Es ist eine Zeitenwende, die Deutschlands größte Lebensversicherung, die Allianz Lebensversicherungs-AG, einleitet: Kunden, die im nächsten Jahr eine neue Lebensversicherung bei der Allianz-Tochter abschließen, bekommen weder eine feste Verzinsung garantiert noch können sie sicher sein, dass sie zumindest die eingezahlten Beiträge zurückbekommen. Damit will sich die Lebensversicherung, die Kundengelder in Höhe von 308 Milliarden Euro anlegt, mehr Freiheiten in der Kapitalanlage und höhere Renditechancen verschaffen. Was das bedeutet, erklärt der Chef der Allianz Leben, Andreas Wimmer, im Interview.

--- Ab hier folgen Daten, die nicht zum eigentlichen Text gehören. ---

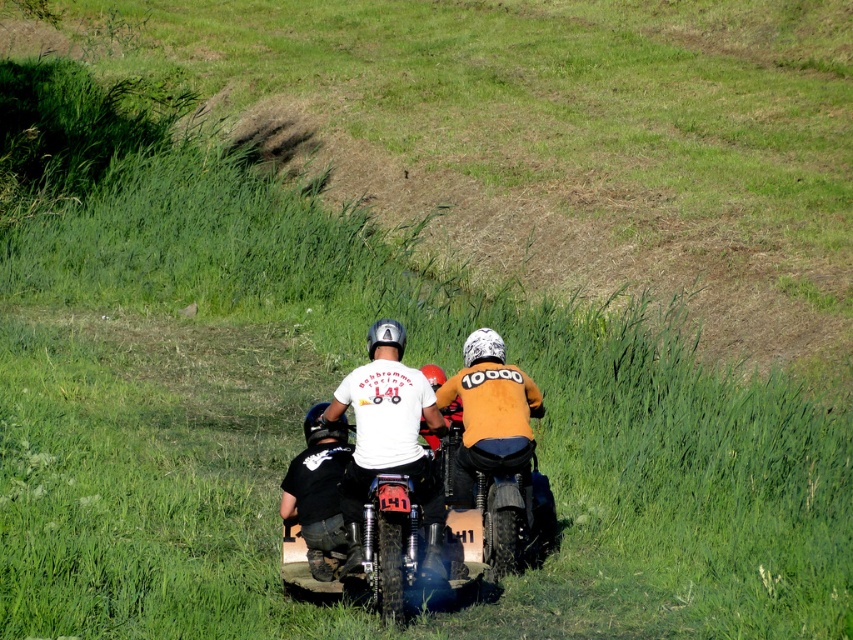 Question: Is white matte t-shirt at center further to camera compared to black matte pants at center?

Choices:
 (A) yes
 (B) no

Answer: (B)

Question: Which of the following is the closest to the observer?

Choices:
 (A) (364, 483)
 (B) (344, 465)

Answer: (A)

Question: Is white matte t-shirt at center in front of black matte pants at center?

Choices:
 (A) yes
 (B) no

Answer: (A)

Question: Which point is closer to the camera?

Choices:
 (A) black matte pants at center
 (B) white matte t-shirt at center

Answer: (B)

Question: Is white matte t-shirt at center further to camera compared to black matte pants at center?

Choices:
 (A) yes
 (B) no

Answer: (B) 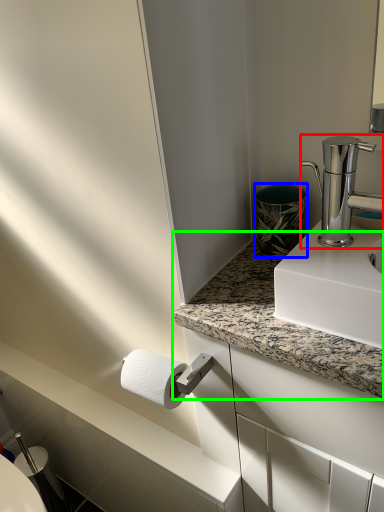 Question: Estimate the real-world distances between objects in this image. Which object is closer to tap (highlighted by a red box), appliance (highlighted by a blue box) or countertop (highlighted by a green box)?

Choices:
 (A) appliance
 (B) countertop

Answer: (A) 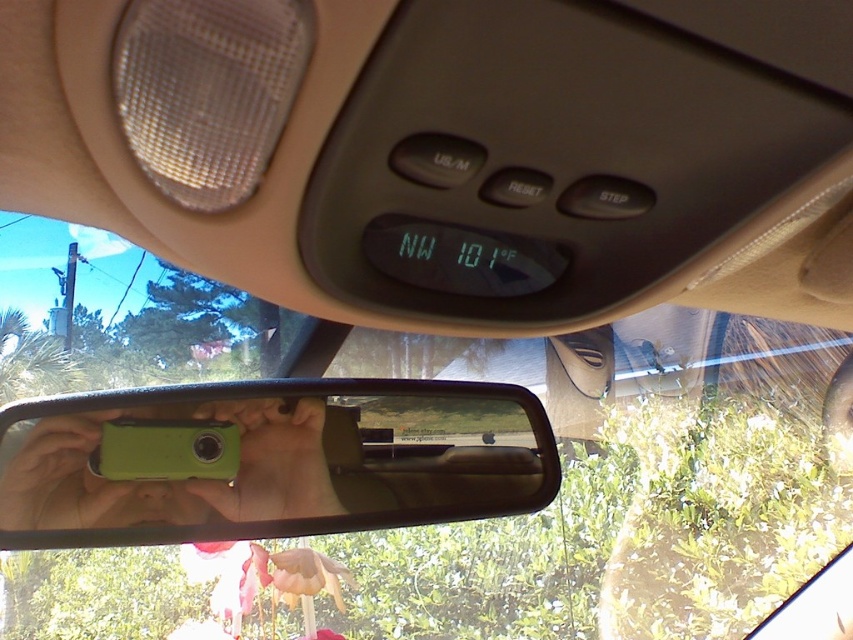 Consider the image. You are a passenger in the car and see both the green plastic phone at center and the green matte phone at center in the rearview mirror reflection. Which phone is positioned more to the right side of the reflection?

The green plastic phone at center is positioned more to the right side of the reflection than the green matte phone at center.

You are a passenger in the car and want to take a photo of the green plastic phone at center using your smartphone. Where should you aim your camera to capture it?

You should aim your camera at the point where the green plastic phone at center is located, which is at coordinates approximately 0.720 on the x axis and 0.315 on the y axis.

You are a driver who wants to check the temperature displayed on the dashboard. You see the green plastic phone at center and the green matte phone at center on the dashboard. Which phone should you look past to see the temperature display?

The green plastic phone at center is wider than the green matte phone at center, so you should look past the green plastic phone at center to see the temperature display. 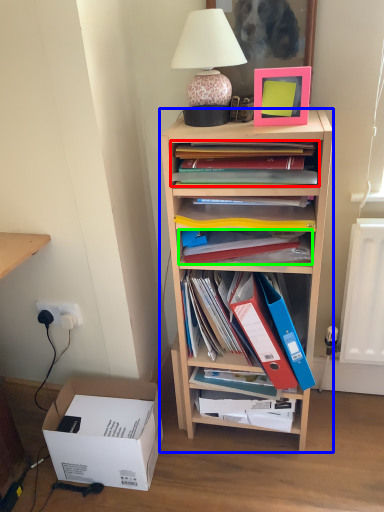 Question: Considering the real-world distances, which object is closest to book (highlighted by a red box)? shelf (highlighted by a blue box) or magazine (highlighted by a green box).

Choices:
 (A) shelf
 (B) magazine

Answer: (B) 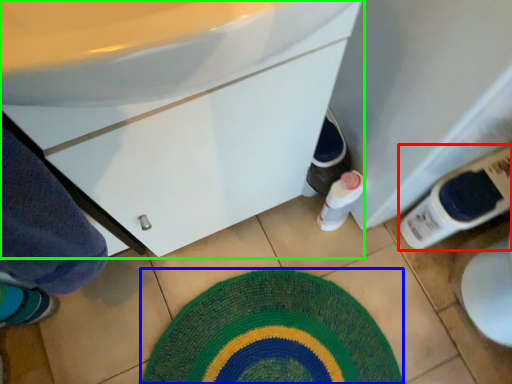 Question: Considering the real-world distances, which object is closest to bottle (highlighted by a red box)? bath mat (highlighted by a blue box) or bathroom cabinet (highlighted by a green box).

Choices:
 (A) bath mat
 (B) bathroom cabinet

Answer: (A) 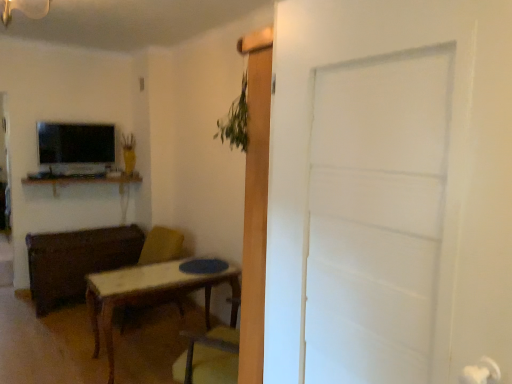 Question: Would you say matte black tv at upper left is inside or outside wooden desk at upper left?

Choices:
 (A) inside
 (B) outside

Answer: (B)

Question: From a real-world perspective, is matte black tv at upper left physically located above or below wooden desk at upper left?

Choices:
 (A) below
 (B) above

Answer: (B)

Question: Estimate the real-world distances between objects in this image. Which object is closer to the wooden desk at upper left?

Choices:
 (A) white matte door at center
 (B) wooden swivel chair at center
 (C) matte black tv at upper left
 (D) matte wood chest at left

Answer: (C)

Question: Estimate the real-world distances between objects in this image. Which object is farther from the wooden swivel chair at center?

Choices:
 (A) matte black tv at upper left
 (B) matte wood chest at left
 (C) white matte door at center
 (D) wooden desk at upper left

Answer: (C) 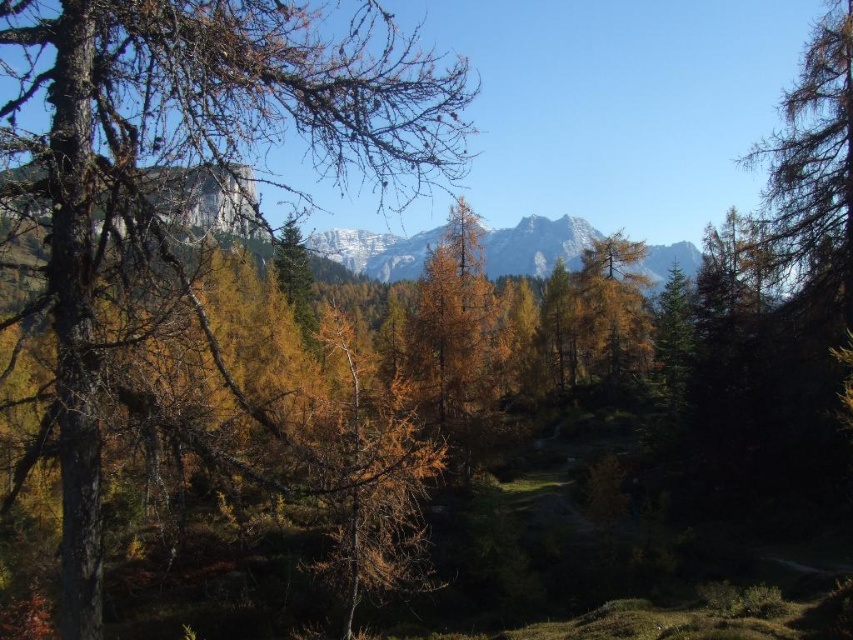 You are standing in the autumn mountain landscape and see a point marked at coordinates (187, 161). Which object from the scene does this point belong to?

The point at coordinates (187, 161) is located on the brown rough bark tree at left. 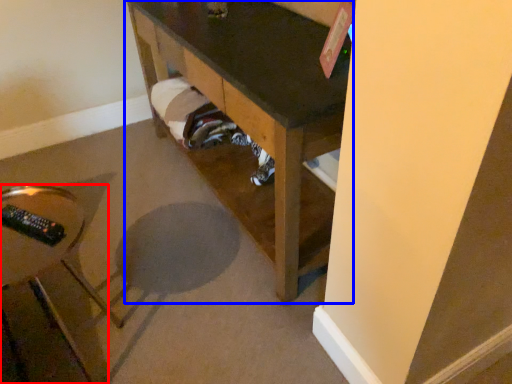 Question: Which point is closer to the camera, furniture (highlighted by a red box) or furniture (highlighted by a blue box)?

Choices:
 (A) furniture
 (B) furniture

Answer: (A) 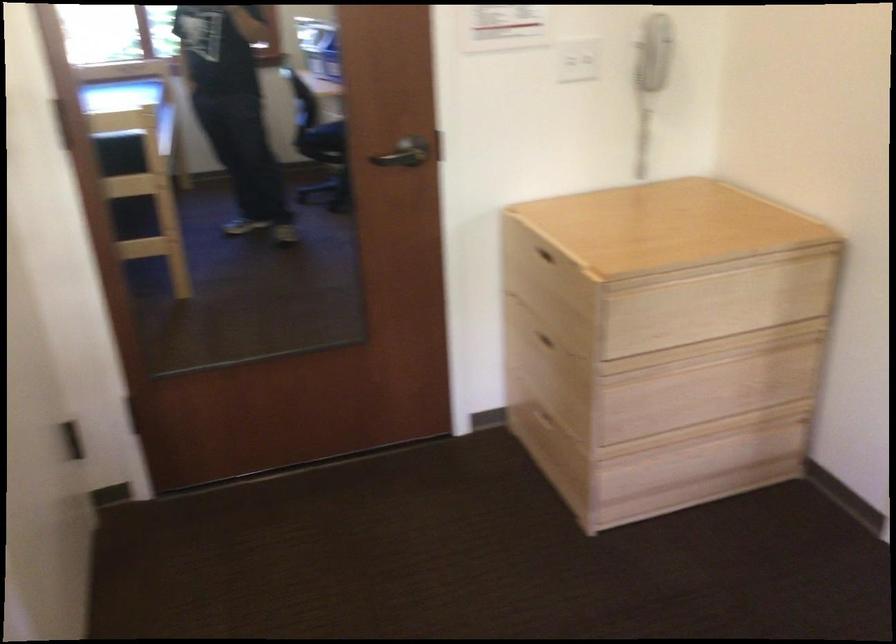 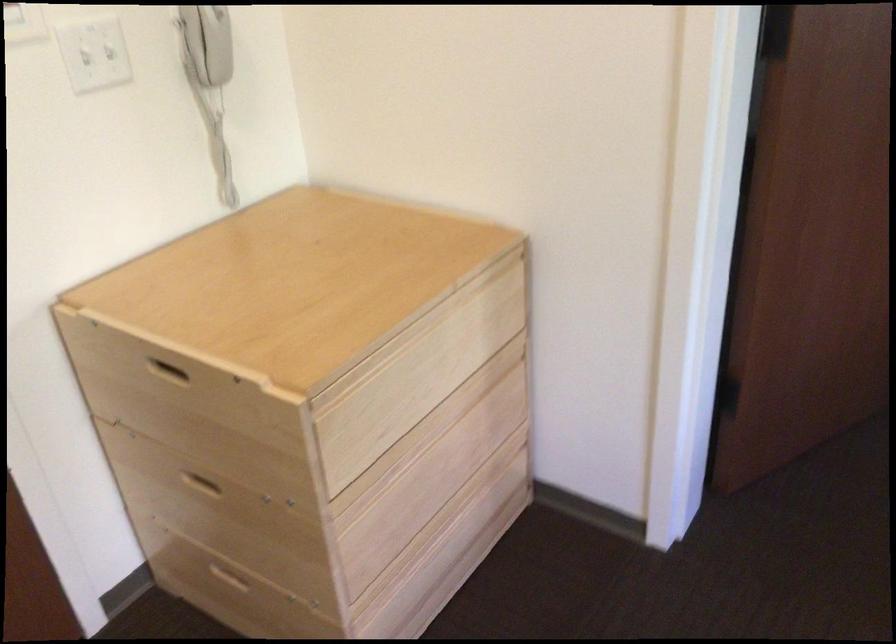 Question: The images are taken continuously from a first-person perspective. In which direction is your viewpoint rotating?

Choices:
 (A) Left
 (B) Right
 (C) Up
 (D) Down

Answer: (B) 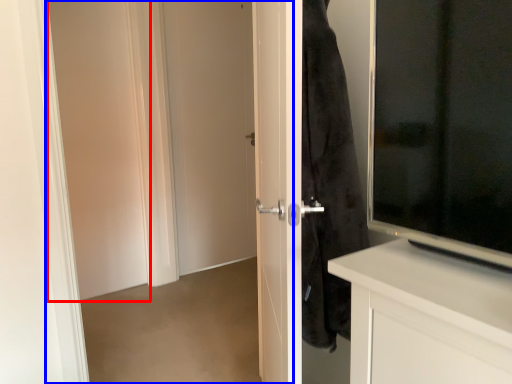 Question: Which object is further to the camera taking this photo, screen door (highlighted by a red box) or screen door (highlighted by a blue box)?

Choices:
 (A) screen door
 (B) screen door

Answer: (A) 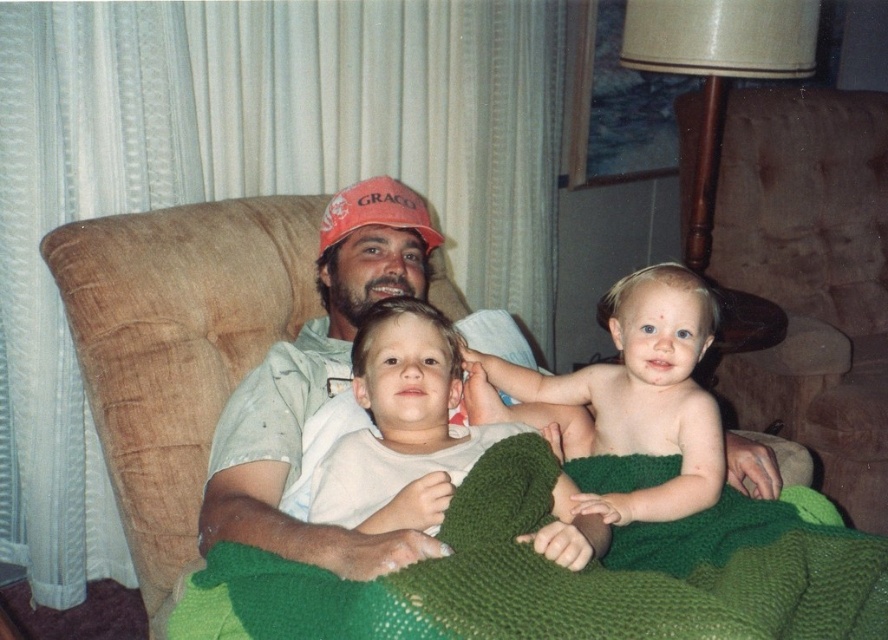 Does brown fabric couch at center appear over matte orange cap at center?

Yes.

Is point (204, 212) farther from camera compared to point (430, 547)?

Yes, it is behind point (430, 547).

I want to click on brown fabric couch at center, so click(x=176, y=344).

Who is taller, brown fabric couch at center or smooth skin baby at center?

With more height is brown fabric couch at center.

At what (x,y) coordinates should I click in order to perform the action: click on brown fabric couch at center. Please return your answer as a coordinate pair (x, y). Looking at the image, I should click on (176, 344).

I want to click on brown fabric couch at center, so (x=176, y=344).

Is point (90, 374) farther from viewer compared to point (329, 224)?

No, it is in front of (329, 224).

Who is higher up, brown fabric couch at center or orange fabric baseball cap at center?

orange fabric baseball cap at center is above.

Between point (171, 209) and point (405, 211), which one is positioned behind?

Positioned behind is point (171, 209).

Where is `brown fabric couch at center`? Image resolution: width=888 pixels, height=640 pixels. brown fabric couch at center is located at coordinates (176, 344). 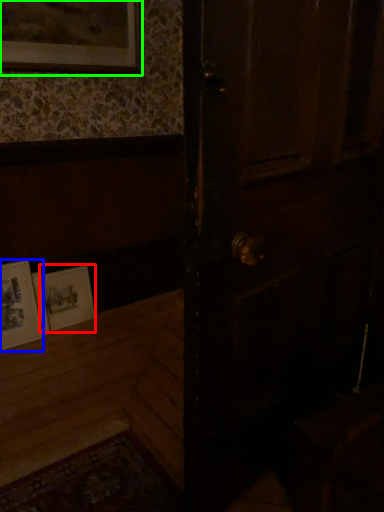 Question: Estimate the real-world distances between objects in this image. Which object is closer to picture frame (highlighted by a red box), picture frame (highlighted by a blue box) or picture frame (highlighted by a green box)?

Choices:
 (A) picture frame
 (B) picture frame

Answer: (A) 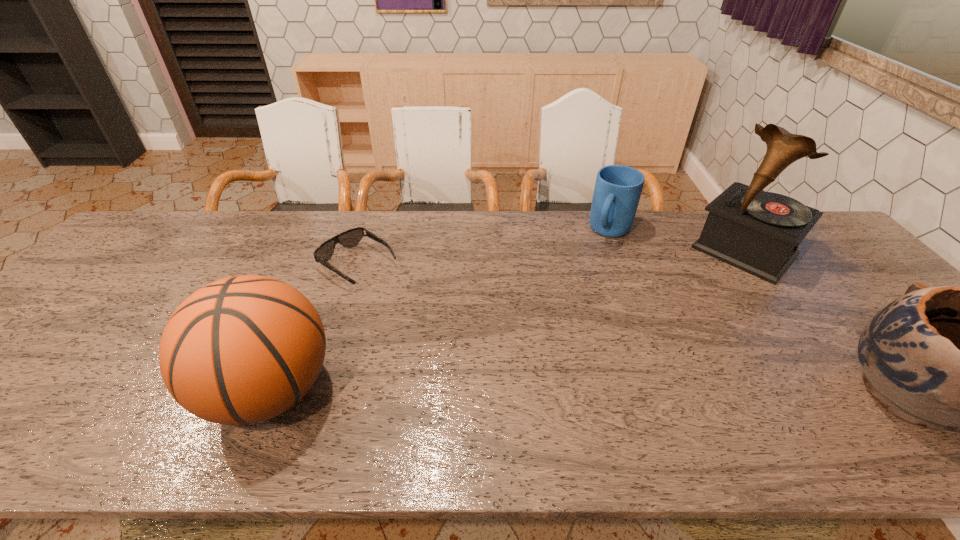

Herr Wimmer, wer eine neue Lebensversicherung abschließt, muss sich mit mickrigen Zinsen abfinden. Jetzt streicht die Allianz auch noch die Beitragsgarantie. Wenn es schlecht läuft, bekommen Ihre Kunden später weniger Geld zurück als sie eingezahlt haben. Wer lässt sich denn auf so etwas ein?
So niedrig sind die Renditen doch gar nicht. Unsere Überschussbeteiligung liegt bei über drei Prozent. In Zeiten von Null- und Negativzinsen ist das eine Leistung. Aber wir wollen auch in Zukunft attraktiv bleiben. Wenn Sie heute eine Bundesanleihe für 100 Euro kaufen, kriegen Sie in zehn Jahren 95 Euro zurück. Das zeigt, was an den Kapitalmärkten los ist. Wenn wir in einer solchen Phase eine vernünftige Altersvorsorge anbieten wollen, müssen wir uns Spielräume in der Kapitalanlage schaffen. Um das tun zu können, verabschieden wir uns von der hundertprozentigen Beitragsgarantie.
Das Zinsumfeld ist seit Jahren schwierig, bisher sind Sie damit gut zurechtgekommen. Warum ist das jetzt anders?
Die Zinssituation hat sich weiter verschärft. Wir haben schon seit langem Niedrigzinsen, aber vor zwei Jahren sprachen wir noch über rund 1,5 Prozent bei 20-jährigen Anleihen. Jetzt ist es null. Wenn wir heute eine Staatsanleihe kaufen, bekommen wir 20 Jahre lang nichts. Das kann ja nicht das Ziel unserer Kapitalanlage sein. Wir haben mehr als zehn Millionen Kundinnen und Kunden. Und die wollen, dass sich Altersvorsorge für sie lohnt. Deshalb müssen wir unsere Produkte anpassen. Für die Allianz ist das nichts Neues. Wir haben ja schon 2013 mit „Perspektive“ ein Lebensversicherungsprodukt auf den Markt gebracht, das sich von der festen Zinsgarantie verabschiedet hat.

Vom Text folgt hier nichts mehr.